TV Club

Homeland season 2 recaps episode 2 reviewed.

Great characters, but can we suspend our disbelief any further?

Claire Danes as Carrie Mathison and Mandy Patinkin as Saul Berenson in Homeland, Season 2, Episode 2.

Claire Danes as Carrie Mathison and Mandy Patinkin as Saul Berenson in Homeland

Photo by Ronen Akerman/Showtime.

For commenters and critics alike, the overwhelming response to this week’s episode of Homeland was that its creators are pushing the limits of plausibility. Commenter WhereIsSHE posted, “Love this show for the characters, but a little miffed at the obvious and rather large absurdities,” while naxself agrees with Fred Kaplan that the text from the Pentagon was a step too far, saying, “I can let most things slide, but that’s just ridiculous.”

A couple of critics compared Homeland with Breaking Bad, whose most recent season was also dinged by the plausibility police. Writing in Vulture, New York’s Matt Zoller Seitz wished that Homeland “would take a cue from the more knowingly preposterous Breaking Bad, which at least had the grace to play scenes of Walter White mucking about in his DEA agent brother-in-law’s office with a wink that said, ‘We know this is a couple of steps up from a Pink Panther movie, but what the hell, it’s fun.’ ” Salon’s Willa Paskin also explored the comparison between those two shows:

[I]t’s not whether the storylines could really happen (because none of them could really happen), but whether the storylines seem like they could really happen in the totally fake world we’ve already bought into. … [H]ere are two series founded on myriad, bedrock implausibilities that only set off audience bullshit alarms with the misuse of relatively small-time coincidences.
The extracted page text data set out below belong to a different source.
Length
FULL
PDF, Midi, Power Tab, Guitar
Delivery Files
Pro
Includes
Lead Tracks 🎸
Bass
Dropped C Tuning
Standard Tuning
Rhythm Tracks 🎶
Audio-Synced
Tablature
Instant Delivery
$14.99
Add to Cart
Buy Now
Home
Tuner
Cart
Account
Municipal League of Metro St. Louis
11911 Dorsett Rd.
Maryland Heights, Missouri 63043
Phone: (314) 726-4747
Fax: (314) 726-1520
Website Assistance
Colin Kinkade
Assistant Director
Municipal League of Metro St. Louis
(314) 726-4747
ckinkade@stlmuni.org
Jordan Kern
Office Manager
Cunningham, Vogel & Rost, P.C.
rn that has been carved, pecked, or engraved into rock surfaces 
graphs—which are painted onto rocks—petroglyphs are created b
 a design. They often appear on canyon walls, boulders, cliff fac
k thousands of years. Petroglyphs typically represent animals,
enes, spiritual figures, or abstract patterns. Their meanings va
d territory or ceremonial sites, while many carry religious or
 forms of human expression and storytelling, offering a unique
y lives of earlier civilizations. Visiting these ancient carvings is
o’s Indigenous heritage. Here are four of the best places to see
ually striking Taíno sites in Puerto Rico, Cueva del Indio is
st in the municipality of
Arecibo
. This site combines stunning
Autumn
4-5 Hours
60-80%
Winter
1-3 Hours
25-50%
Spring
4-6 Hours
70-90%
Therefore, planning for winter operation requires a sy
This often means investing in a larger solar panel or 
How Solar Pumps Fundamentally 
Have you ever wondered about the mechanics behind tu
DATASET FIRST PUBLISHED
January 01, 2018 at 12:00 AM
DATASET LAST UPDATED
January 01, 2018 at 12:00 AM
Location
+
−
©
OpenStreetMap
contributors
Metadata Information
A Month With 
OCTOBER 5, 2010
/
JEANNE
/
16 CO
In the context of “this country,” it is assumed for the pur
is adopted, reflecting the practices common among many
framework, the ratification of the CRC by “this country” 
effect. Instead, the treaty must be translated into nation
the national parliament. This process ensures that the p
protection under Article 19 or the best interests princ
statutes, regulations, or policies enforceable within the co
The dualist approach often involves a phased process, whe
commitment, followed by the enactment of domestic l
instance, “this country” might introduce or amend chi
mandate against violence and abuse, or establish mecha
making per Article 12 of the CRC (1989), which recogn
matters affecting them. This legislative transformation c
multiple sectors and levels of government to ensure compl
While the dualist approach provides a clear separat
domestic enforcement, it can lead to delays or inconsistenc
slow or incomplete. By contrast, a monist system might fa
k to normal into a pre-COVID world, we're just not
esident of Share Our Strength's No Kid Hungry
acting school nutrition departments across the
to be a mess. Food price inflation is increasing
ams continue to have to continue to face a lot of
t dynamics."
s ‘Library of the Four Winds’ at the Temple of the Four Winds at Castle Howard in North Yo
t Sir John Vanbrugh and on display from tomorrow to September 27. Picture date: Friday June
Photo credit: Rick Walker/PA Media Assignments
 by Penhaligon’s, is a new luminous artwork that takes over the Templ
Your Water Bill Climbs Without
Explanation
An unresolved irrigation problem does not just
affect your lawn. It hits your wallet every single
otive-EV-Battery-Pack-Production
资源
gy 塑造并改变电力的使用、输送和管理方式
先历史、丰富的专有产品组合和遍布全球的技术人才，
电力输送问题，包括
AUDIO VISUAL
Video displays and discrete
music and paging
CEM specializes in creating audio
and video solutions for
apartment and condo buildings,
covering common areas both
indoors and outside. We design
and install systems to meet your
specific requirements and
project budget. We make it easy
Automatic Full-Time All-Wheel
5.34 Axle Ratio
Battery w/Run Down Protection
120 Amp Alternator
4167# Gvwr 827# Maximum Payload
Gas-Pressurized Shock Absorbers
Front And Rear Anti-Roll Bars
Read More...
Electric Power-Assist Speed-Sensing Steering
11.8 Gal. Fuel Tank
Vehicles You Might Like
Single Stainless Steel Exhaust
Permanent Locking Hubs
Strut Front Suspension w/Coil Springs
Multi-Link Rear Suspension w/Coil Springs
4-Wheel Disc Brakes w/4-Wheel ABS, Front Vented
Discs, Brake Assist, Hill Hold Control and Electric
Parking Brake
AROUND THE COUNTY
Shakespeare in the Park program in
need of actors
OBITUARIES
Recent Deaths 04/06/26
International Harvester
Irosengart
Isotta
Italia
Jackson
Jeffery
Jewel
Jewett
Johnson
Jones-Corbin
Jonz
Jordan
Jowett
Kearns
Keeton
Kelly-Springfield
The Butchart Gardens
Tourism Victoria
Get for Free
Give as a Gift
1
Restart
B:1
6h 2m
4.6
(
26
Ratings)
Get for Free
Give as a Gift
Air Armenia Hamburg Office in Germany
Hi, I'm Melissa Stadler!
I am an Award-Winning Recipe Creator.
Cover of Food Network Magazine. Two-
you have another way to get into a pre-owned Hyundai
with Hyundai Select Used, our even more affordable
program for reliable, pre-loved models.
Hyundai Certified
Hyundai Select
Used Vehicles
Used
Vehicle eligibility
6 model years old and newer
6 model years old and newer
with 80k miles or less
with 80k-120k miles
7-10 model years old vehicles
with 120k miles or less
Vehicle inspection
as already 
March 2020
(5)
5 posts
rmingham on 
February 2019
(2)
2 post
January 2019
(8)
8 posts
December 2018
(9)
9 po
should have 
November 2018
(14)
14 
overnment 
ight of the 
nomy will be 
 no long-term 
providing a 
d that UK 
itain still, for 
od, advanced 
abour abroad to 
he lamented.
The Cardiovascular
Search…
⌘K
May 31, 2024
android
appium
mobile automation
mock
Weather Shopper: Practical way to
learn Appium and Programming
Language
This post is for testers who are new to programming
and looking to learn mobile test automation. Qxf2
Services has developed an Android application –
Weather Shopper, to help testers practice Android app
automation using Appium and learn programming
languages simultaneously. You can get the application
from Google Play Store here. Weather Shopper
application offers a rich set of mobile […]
And yet, they sure do. With the suspension of disbelief stretched to the limit, every request for further suspension better be on point.

Writing in Esquire.com, Alex Berenson pointed out a goof that does seem sloppy:

[W]hat time did that op against Nazir take place? Homeland didn’t seem entirely sure. The clock on the wall in the situation room told us the time in D.C. was 23:22, past 11 p.m. But Brody and Walden were supposed to meet the Secretary of Defense during the day. And Beirut is seven hours ahead of D.C., so it would have been 6 a.m. in Beirut. But as far as I could tell from the scenes in Beirut, it was afternoon. This complaint may sound picayune and nitty, but going for realism means getting the details right. Including the timeline. Homeland can certainly afford someone to figure out that the scene in Beirut could have happened at 4 p.m. local, 1600. That would be 0900 in D.C., with Brody and Walden scheduled to meet the Defense Secretary over breakfast.

But the TV Club’s Todd VanDerWerff came back to what makes those dramatic stretches work. After acknowledging that the episode “nudges up against the point” of overusing coincidence, he flashed to the moment when Saul Berenson found Brody’s martyrdom video: “The second that tape started to play, I wasn’t thinking about coincidence or plot convenience … or anything like that. I was giddy. This was a show I loved, revealing that it wasn’t going to play safe this season.”